Après toutes ces cérémonies sans but, sans goût & sans noblesse, la Haine se met à conjurer l’Amour dans les formes, de sortir du cœur d’Armide, & de lui céder la place, précisément comme nos prêtres n’a guere avoient la coutume d’exorciser le diable. Voilà le tableau de Quinault. Nous ne dirons point qu’il n’y a qu’un homme de génie qui puisse réussir dans le premier, & qu’un homme ordinaire peut se tirer du second avec succès ; mais nous nous en rapporterons à la bonne foi de ceux qui ont vu la représentation des deux piéces. Qu’ils nous disent si cette Haine avec sa perruque de viperes, avec son autre paquet de serpens en sa main droite, avec ses gants & ses bas rouges à coins étincelans de paillettes d’argent, les a jamais fait frémir de terreur ou de pitié pour Armide, & si Phedre mourante d’amour & de honte, seule dans les bras de sa vieille nourrice, ne déchirent pas tous les cœurs ? Le destin dont la main invisible regle le sort des mortels irrévocablement, ce destin qu’aucun grand poëte n’a osé tirer des ténebres dont il s’est enveloppé ; n’est-il pas bien autrement effrayant & terrible que ce destin à barbe blanche que le poëte de l’Opéra françois nous montre si indiscrettement, & qui nous avertit en plein-chant que toutes les puissances du ciel & de la terre lui sont soumises ?

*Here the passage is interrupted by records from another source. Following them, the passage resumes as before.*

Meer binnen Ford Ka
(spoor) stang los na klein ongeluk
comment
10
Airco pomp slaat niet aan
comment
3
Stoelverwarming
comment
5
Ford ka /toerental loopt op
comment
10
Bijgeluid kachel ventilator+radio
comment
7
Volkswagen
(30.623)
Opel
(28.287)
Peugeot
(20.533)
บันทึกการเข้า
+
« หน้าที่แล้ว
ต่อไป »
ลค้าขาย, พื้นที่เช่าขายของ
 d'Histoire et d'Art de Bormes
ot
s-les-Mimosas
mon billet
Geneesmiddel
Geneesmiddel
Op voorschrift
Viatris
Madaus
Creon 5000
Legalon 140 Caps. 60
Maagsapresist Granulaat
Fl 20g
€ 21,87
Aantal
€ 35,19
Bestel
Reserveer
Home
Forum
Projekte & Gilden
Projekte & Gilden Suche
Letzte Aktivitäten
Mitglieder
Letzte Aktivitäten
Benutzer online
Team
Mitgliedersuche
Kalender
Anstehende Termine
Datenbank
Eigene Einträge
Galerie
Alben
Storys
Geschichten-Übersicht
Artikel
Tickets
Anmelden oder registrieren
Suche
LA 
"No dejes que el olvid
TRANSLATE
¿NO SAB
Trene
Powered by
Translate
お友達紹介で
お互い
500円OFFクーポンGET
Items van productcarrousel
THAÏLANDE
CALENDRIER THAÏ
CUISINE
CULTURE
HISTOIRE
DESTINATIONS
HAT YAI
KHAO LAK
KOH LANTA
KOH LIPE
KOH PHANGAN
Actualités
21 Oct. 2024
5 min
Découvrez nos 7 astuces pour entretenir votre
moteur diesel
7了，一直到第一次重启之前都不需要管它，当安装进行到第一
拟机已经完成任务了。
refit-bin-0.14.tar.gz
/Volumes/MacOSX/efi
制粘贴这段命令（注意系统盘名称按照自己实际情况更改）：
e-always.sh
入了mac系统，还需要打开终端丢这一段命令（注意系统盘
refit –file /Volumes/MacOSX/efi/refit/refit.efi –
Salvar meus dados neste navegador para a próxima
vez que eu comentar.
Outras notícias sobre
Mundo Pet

Le merveilleux visible ainsi représenté, n’auroit-il pas banni tout intérêt de la scene lyrique ? Un Dieu peut étonner, il peut paroître grand & redoutable ; mais peut-il intéresser ? Comment s’y prendra-t-il pour me toucher ? Son caractere de divinité ne rompt-il pas toute espece de liaison & de rapport entre lui & moi ? Que me font ses passions, ses plaintes, sa joie, son bonheur, ses malheurs ? Supposé que sa colere ou sa bienveillance influe sur le sort d’un héros, d’une illustre héroïne du drame, lesquels ayant les mêmes affections, les mêmes foiblesses, la même nature que moi, ont droit de m’intéresser à leur sort, quelle part pourrois-je prendre à une action où rien ne se passe en conséquence de la nature & de la nécessité des choses, où la situation la plus déplorable peut devenir en un clin d’œil, par un coup de baguette, par un changement de volonté soudain & imprévu, la situation la plus heureuse, & par un autre caprice redevenir funeste ? Ne seroit ce pas-là des jeux propres, tout au plus, à émouvoir des enfans ?

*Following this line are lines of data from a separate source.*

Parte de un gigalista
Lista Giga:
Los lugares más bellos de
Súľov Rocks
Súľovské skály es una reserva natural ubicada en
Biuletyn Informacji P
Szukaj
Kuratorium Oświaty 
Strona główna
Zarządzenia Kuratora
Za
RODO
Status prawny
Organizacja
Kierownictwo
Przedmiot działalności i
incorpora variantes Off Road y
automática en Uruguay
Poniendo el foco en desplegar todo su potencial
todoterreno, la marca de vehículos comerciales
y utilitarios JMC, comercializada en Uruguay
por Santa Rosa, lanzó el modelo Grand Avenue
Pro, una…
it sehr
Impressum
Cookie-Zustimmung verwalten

L’unité d’action essentielle à tour drame, & sans laquelle aucun ouvrage de l’art ne sauroit plaire, ne seroit-elle pas continuellement blessée dans l’Opéra merveilleux ? Des êtres qui sont au-dessus des lois de notre nature, qui peuvent changer à leur gré le cours des événemens, ne dissoudroient-ils pas tout le nœud dans les pieces de ce genre ? Un Opéra ne seroit donc qu’une suite d’incidens qui se succedent les uns aux autres sans nécessité, & par conséquent sans liaison véritable. Le poëte pourroit les alonger, abréger, supprimer à sa fantaisie, sans que son sujet en souffrît. Il pourroit changer ses actes de place, faire du premier le troisieme, du quatrieme le second, sans aucun bouleversement considérable de son plan. Il pourroit dénouer sa piece au premier acte, sans que cela l’empêchât de faire suivre cet acte de quatre autres où il dénoueroit & renoueroit, autant de fois qu’il lui plairoit : ou pour parler plus exactement, il n’y auroit dans le fait, ni nœud, ni dénouement. Tout sujet de cette espece ne peut-il pas être traité en un acte, en trois, en cinq, en dix, en vingt, selon le caprice & l’extravagance du poëte lyrique ?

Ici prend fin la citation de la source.